Task details -
Determine how many lines in the records below include the word "content" and output that number alone.

Saved data entries -
-------
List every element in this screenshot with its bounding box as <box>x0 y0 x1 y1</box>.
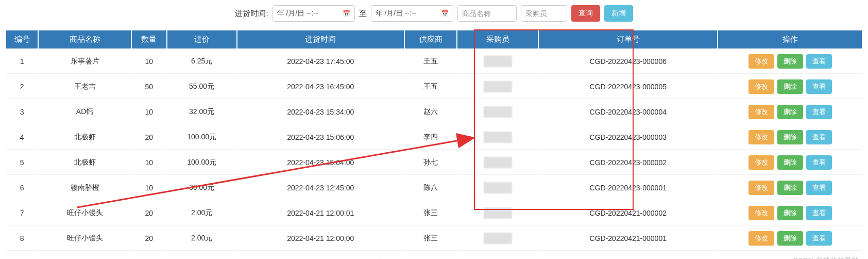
cell-order: CGD-20220423-000001 <box>539 176 717 200</box>
search-bar: 进货时间: 年 /月/日 --:-- 📅 至 年 /月/日 --:-- 📅 查询… <box>5 5 863 22</box>
cell-name: 北极虾 <box>39 151 130 175</box>
query-button[interactable]: 查询 <box>571 5 600 22</box>
cell-action: 修改删除查看 <box>718 75 862 99</box>
edit-button[interactable]: 修改 <box>748 105 774 119</box>
cell-action: 修改删除查看 <box>718 125 862 150</box>
delete-button[interactable]: 删除 <box>777 54 803 69</box>
edit-button[interactable]: 修改 <box>748 155 774 170</box>
cell-buyer <box>457 226 538 251</box>
view-button[interactable]: 查看 <box>806 79 832 94</box>
cell-qty: 10 <box>132 50 166 74</box>
th-id: 编号 <box>6 30 38 48</box>
delete-button[interactable]: 删除 <box>777 105 803 119</box>
view-button[interactable]: 查看 <box>806 206 832 220</box>
cell-time: 2022-04-23 17:45:00 <box>237 50 404 74</box>
edit-button[interactable]: 修改 <box>748 231 774 246</box>
cell-name: 旺仔小馒头 <box>39 226 130 251</box>
cell-name: 乐事薯片 <box>39 50 130 74</box>
table-row: 1乐事薯片106.25元2022-04-23 17:45:00王五CGD-202… <box>6 50 862 74</box>
cell-supplier: 赵六 <box>405 100 456 124</box>
table-row: 7旺仔小馒头202.00元2022-04-21 12:00:01张三CGD-20… <box>6 201 862 225</box>
cell-buyer <box>457 100 538 124</box>
table-row: 5北极虾10100.00元2022-04-23 15:04:00孙七CGD-20… <box>6 151 862 175</box>
cell-id: 5 <box>6 151 38 175</box>
cell-supplier: 张三 <box>405 201 456 225</box>
cell-order: CGD-20220423-000003 <box>539 125 717 150</box>
cell-action: 修改删除查看 <box>718 176 862 200</box>
cell-action: 修改删除查看 <box>718 50 862 74</box>
calendar-icon: 📅 <box>343 10 350 17</box>
blurred-content <box>484 81 512 92</box>
watermark: CSDN @越菜越爱敲 <box>793 256 859 259</box>
cell-action: 修改删除查看 <box>718 100 862 124</box>
view-button[interactable]: 查看 <box>806 105 832 119</box>
cell-buyer <box>457 50 538 74</box>
cell-order: CGD-20220423-000006 <box>539 50 717 74</box>
view-button[interactable]: 查看 <box>806 130 832 144</box>
cell-time: 2022-04-23 15:04:00 <box>237 151 404 175</box>
view-button[interactable]: 查看 <box>806 155 832 170</box>
cell-qty: 10 <box>132 151 166 175</box>
date-from-input[interactable]: 年 /月/日 --:-- 📅 <box>273 5 355 22</box>
cell-id: 7 <box>6 201 38 225</box>
cell-order: CGD-20220423-000002 <box>539 151 717 175</box>
delete-button[interactable]: 删除 <box>777 231 803 246</box>
edit-button[interactable]: 修改 <box>748 181 774 195</box>
cell-qty: 10 <box>132 176 166 200</box>
view-button[interactable]: 查看 <box>806 231 832 246</box>
delete-button[interactable]: 删除 <box>777 79 803 94</box>
cell-time: 2022-04-21 12:00:00 <box>237 226 404 251</box>
cell-supplier: 张三 <box>405 226 456 251</box>
table-row: 8旺仔小馒头202.00元2022-04-21 12:00:00张三CGD-20… <box>6 226 862 251</box>
blurred-content <box>484 182 512 193</box>
cell-qty: 20 <box>132 226 166 251</box>
date-from-text: 年 /月/日 --:-- <box>277 9 318 18</box>
cell-name: 赣南脐橙 <box>39 176 130 200</box>
edit-button[interactable]: 修改 <box>748 79 774 94</box>
delete-button[interactable]: 删除 <box>777 155 803 170</box>
cell-price: 36.00元 <box>167 176 236 200</box>
blurred-content <box>484 157 512 168</box>
delete-button[interactable]: 删除 <box>777 206 803 220</box>
buyer-input[interactable] <box>521 5 567 22</box>
edit-button[interactable]: 修改 <box>748 54 774 69</box>
add-button[interactable]: 新增 <box>604 5 633 22</box>
cell-order: CGD-20220423-000004 <box>539 100 717 124</box>
th-action: 操作 <box>718 30 862 48</box>
cell-action: 修改删除查看 <box>718 226 862 251</box>
time-label: 进货时间: <box>235 9 268 19</box>
date-to-input[interactable]: 年 /月/日 --:-- 📅 <box>371 5 453 22</box>
product-name-input[interactable] <box>457 5 517 22</box>
cell-price: 55.00元 <box>167 75 236 99</box>
cell-order: CGD-20220421-000002 <box>539 201 717 225</box>
cell-id: 3 <box>6 100 38 124</box>
cell-price: 100.00元 <box>167 125 236 150</box>
view-button[interactable]: 查看 <box>806 54 832 69</box>
th-supplier: 供应商 <box>405 30 456 48</box>
cell-id: 4 <box>6 125 38 150</box>
cell-id: 2 <box>6 75 38 99</box>
cell-qty: 20 <box>132 125 166 150</box>
cell-name: 旺仔小馒头 <box>39 201 130 225</box>
cell-order: CGD-20220423-000005 <box>539 75 717 99</box>
cell-time: 2022-04-23 12:45:00 <box>237 176 404 200</box>
cell-price: 32.00元 <box>167 100 236 124</box>
cell-qty: 10 <box>132 100 166 124</box>
cell-supplier: 李四 <box>405 125 456 150</box>
blurred-content <box>484 207 512 219</box>
cell-id: 1 <box>6 50 38 74</box>
edit-button[interactable]: 修改 <box>748 206 774 220</box>
cell-time: 2022-04-23 15:06:00 <box>237 125 404 150</box>
cell-name: 北极虾 <box>39 125 130 150</box>
view-button[interactable]: 查看 <box>806 181 832 195</box>
cell-action: 修改删除查看 <box>718 201 862 225</box>
cell-supplier: 孙七 <box>405 151 456 175</box>
cell-id: 8 <box>6 226 38 251</box>
edit-button[interactable]: 修改 <box>748 130 774 144</box>
cell-price: 2.00元 <box>167 226 236 251</box>
cell-action: 修改删除查看 <box>718 151 862 175</box>
delete-button[interactable]: 删除 <box>777 181 803 195</box>
th-order: 订单号 <box>539 30 717 48</box>
delete-button[interactable]: 删除 <box>777 130 803 144</box>
purchase-table: 编号 商品名称 数量 进价 进货时间 供应商 采购员 订单号 操作 1乐事薯片1… <box>5 29 863 252</box>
-------
Reply -
4